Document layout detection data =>

▬▬▬

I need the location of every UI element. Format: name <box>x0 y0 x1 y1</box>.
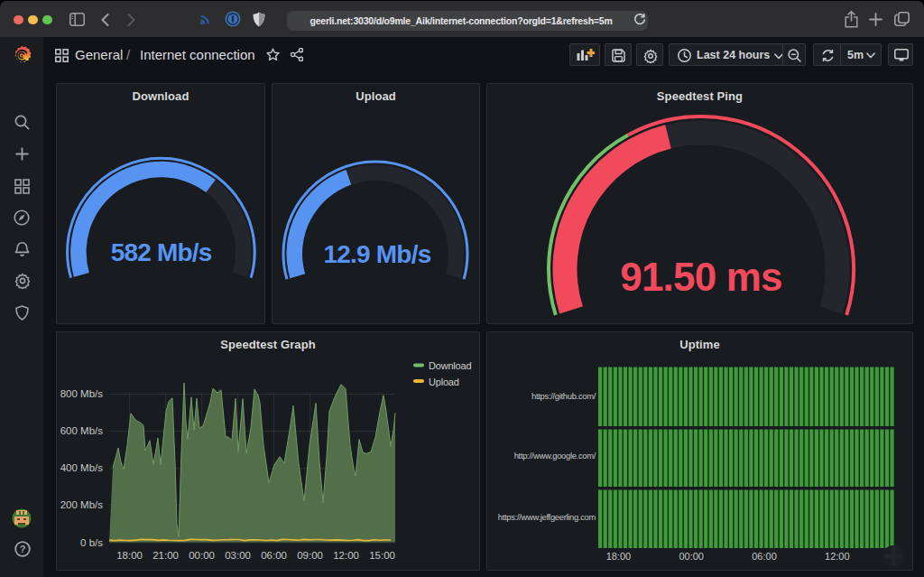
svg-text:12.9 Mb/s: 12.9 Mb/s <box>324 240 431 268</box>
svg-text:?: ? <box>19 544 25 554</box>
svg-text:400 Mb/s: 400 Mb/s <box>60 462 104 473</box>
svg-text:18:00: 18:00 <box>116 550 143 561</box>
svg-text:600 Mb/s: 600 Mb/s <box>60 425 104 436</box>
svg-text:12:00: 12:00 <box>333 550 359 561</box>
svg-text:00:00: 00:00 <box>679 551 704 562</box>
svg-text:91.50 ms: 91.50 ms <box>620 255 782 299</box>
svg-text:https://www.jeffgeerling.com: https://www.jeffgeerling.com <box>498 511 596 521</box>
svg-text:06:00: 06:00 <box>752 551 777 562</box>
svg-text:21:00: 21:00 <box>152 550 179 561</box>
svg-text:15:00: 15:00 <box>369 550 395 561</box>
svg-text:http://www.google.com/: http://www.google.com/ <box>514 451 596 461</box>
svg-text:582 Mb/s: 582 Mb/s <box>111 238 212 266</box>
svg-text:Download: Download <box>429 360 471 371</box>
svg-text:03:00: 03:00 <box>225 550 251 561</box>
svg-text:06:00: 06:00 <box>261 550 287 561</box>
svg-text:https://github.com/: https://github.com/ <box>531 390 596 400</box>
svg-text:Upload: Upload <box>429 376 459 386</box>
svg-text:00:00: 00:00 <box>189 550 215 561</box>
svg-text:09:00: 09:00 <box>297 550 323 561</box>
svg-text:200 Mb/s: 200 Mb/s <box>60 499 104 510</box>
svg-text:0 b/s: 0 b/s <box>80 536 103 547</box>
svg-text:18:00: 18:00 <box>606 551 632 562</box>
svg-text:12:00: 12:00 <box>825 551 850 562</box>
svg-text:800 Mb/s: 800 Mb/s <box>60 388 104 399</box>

▬▬▬

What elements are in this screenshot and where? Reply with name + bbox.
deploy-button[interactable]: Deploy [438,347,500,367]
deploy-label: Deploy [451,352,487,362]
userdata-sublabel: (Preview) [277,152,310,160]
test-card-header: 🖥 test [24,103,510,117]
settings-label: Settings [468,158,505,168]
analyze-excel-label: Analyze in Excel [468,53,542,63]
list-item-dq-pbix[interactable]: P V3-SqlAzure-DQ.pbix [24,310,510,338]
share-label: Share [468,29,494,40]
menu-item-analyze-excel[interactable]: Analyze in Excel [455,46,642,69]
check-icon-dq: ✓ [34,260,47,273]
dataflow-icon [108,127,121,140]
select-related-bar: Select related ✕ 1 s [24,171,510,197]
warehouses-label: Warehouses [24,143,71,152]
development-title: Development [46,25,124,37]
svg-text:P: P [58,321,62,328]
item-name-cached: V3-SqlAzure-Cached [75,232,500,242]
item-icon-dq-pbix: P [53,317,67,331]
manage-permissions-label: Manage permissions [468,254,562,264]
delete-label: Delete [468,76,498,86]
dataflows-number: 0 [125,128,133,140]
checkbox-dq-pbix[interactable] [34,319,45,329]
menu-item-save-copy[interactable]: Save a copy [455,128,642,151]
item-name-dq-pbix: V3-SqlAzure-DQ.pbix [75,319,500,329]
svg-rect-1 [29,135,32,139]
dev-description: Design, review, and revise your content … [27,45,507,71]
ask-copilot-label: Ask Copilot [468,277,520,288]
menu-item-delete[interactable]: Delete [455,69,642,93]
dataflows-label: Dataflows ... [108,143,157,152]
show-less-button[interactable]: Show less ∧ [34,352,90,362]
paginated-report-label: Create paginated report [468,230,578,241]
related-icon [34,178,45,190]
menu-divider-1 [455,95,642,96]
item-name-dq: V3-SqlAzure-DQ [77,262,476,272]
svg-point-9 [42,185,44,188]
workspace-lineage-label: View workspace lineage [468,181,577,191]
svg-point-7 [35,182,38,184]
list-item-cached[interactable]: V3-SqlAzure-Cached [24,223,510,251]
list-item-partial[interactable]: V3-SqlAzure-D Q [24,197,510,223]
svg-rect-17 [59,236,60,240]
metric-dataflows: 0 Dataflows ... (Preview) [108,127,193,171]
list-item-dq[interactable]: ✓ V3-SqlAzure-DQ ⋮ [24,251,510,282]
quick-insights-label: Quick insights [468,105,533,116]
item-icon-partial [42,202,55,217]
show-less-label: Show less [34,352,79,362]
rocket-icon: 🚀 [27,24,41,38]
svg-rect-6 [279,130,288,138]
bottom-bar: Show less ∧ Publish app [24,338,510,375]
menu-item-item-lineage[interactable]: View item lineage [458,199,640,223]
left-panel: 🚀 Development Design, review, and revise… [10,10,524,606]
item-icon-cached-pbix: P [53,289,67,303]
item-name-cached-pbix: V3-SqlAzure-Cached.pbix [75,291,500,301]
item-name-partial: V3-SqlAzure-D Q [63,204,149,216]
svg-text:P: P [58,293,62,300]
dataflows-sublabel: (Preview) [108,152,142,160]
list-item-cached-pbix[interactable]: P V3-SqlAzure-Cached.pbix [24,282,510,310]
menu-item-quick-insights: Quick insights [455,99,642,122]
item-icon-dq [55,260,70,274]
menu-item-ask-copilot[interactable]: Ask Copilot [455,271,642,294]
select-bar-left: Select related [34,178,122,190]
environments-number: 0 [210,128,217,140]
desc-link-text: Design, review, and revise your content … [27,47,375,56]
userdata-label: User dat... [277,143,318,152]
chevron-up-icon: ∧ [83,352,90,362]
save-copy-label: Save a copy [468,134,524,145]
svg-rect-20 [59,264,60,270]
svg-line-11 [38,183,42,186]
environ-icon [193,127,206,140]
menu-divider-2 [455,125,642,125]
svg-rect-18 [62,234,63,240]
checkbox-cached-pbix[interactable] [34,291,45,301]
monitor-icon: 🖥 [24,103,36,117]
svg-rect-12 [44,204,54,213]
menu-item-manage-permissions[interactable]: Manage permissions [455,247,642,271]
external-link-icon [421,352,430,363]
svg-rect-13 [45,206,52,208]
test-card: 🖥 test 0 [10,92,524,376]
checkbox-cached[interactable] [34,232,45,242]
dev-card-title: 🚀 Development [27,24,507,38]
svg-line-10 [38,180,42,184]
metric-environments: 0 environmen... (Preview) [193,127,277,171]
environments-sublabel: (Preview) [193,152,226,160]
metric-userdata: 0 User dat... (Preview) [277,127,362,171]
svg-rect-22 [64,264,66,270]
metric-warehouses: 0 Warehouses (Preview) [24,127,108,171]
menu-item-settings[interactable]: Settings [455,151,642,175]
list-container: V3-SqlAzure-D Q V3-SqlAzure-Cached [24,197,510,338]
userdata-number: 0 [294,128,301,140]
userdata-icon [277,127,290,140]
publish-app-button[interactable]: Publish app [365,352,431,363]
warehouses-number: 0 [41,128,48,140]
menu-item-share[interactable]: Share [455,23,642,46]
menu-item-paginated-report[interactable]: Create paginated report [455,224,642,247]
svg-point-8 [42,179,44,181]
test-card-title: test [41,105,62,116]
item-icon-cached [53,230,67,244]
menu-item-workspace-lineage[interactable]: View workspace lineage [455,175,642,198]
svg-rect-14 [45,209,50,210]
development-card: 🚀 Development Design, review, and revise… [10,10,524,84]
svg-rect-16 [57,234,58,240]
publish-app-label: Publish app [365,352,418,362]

▬▬▬

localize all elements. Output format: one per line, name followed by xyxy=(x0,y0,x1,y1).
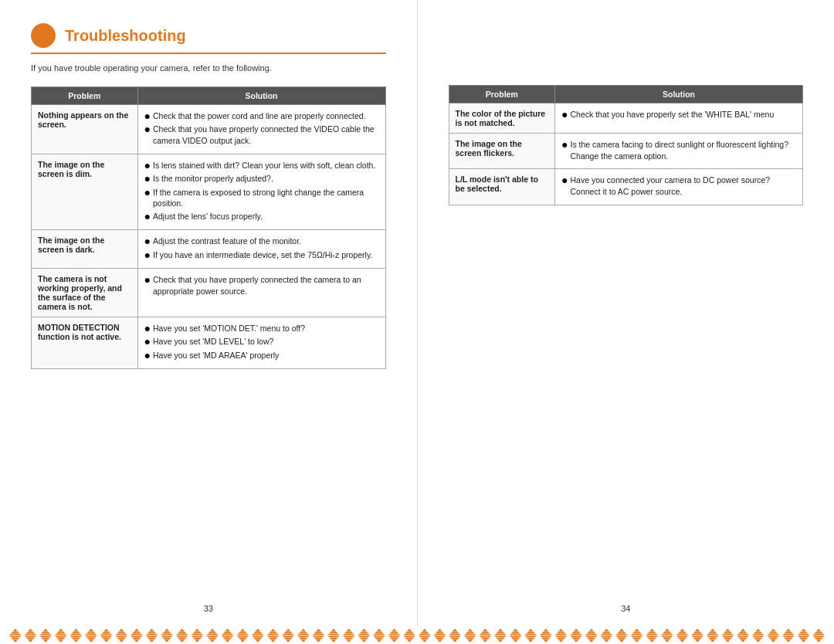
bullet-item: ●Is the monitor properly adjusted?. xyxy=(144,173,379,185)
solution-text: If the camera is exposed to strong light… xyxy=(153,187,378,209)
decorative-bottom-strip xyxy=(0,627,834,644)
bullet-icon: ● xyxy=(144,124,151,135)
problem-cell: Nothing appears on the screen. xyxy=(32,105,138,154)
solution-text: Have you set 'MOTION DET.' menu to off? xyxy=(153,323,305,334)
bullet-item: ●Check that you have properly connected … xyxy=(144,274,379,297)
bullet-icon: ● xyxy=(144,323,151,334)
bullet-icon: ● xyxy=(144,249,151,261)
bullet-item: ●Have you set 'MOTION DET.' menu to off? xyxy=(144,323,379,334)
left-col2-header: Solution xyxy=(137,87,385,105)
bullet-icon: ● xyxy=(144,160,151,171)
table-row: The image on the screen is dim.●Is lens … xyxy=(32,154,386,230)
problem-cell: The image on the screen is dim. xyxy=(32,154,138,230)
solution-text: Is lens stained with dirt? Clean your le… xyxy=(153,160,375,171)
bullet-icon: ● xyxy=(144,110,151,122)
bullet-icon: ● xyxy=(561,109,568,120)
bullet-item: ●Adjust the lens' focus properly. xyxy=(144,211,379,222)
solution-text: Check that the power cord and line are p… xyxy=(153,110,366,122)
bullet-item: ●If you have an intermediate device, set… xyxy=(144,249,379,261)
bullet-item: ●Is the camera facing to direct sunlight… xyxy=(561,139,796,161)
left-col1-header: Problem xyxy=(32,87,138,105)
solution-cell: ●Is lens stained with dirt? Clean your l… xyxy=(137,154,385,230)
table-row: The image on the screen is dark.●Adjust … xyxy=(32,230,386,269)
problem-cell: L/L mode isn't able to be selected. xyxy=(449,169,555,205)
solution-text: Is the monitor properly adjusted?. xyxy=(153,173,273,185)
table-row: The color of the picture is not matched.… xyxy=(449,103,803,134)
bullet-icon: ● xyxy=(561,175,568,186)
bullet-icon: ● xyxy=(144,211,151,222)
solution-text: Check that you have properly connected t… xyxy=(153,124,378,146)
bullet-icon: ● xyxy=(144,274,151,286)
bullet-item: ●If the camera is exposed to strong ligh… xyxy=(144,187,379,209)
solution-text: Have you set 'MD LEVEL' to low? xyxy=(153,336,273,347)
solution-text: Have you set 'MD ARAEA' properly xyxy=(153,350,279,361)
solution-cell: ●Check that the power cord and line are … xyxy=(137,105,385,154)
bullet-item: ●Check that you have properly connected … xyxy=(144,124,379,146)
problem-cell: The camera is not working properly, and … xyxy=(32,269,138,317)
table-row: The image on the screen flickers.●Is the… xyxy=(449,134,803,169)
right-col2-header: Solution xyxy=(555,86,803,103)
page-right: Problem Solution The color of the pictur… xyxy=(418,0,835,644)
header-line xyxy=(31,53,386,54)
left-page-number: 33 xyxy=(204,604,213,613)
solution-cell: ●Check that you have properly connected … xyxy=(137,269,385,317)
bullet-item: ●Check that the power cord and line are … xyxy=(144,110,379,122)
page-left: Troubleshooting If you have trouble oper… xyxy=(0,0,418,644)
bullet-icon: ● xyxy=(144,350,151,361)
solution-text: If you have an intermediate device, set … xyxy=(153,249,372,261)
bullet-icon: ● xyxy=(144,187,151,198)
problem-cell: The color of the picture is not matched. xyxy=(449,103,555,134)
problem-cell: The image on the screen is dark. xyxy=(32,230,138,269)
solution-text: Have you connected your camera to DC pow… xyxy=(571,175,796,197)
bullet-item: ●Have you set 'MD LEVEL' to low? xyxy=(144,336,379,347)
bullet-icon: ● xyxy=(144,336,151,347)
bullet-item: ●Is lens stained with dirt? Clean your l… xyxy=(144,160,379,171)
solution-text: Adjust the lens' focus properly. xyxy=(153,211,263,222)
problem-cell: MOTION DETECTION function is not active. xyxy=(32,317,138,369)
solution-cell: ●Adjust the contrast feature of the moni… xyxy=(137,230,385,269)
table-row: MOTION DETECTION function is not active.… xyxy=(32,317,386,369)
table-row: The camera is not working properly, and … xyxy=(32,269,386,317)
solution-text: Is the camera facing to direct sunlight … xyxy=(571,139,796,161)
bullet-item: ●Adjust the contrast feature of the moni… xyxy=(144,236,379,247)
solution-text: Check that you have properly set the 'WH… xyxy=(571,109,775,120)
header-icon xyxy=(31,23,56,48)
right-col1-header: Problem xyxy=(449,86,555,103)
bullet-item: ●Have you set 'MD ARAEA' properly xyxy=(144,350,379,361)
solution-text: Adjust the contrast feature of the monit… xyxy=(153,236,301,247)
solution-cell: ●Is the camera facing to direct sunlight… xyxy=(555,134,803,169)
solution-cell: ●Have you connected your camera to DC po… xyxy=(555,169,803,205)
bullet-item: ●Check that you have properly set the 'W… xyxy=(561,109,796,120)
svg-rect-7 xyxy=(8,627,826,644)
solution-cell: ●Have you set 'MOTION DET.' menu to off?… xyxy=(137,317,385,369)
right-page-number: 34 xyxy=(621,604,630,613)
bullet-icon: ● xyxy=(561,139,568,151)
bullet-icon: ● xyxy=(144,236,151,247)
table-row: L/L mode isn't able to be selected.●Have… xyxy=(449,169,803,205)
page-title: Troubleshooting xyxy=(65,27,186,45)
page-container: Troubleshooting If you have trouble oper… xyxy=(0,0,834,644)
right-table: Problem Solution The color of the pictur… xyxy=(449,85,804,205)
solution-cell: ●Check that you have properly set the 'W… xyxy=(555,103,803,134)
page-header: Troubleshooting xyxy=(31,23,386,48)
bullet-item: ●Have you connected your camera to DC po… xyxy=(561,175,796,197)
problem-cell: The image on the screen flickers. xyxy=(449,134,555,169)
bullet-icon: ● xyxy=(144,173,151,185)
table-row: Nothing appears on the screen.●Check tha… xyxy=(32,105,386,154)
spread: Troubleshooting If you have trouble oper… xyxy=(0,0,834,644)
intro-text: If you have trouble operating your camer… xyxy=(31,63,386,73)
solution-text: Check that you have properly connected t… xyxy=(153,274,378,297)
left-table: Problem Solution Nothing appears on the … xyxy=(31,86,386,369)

▬▬▬

Task details => The lines above that include "Design" should each be listed.

Response area =>
dev-description: Design, review, and revise your content … [27,45,507,71]
left-panel: 🚀 Development Design, review, and revise… [10,10,524,606]
desc-link-text: Design, review, and revise your content … [27,47,375,56]
development-card: 🚀 Development Design, review, and revise… [10,10,524,84]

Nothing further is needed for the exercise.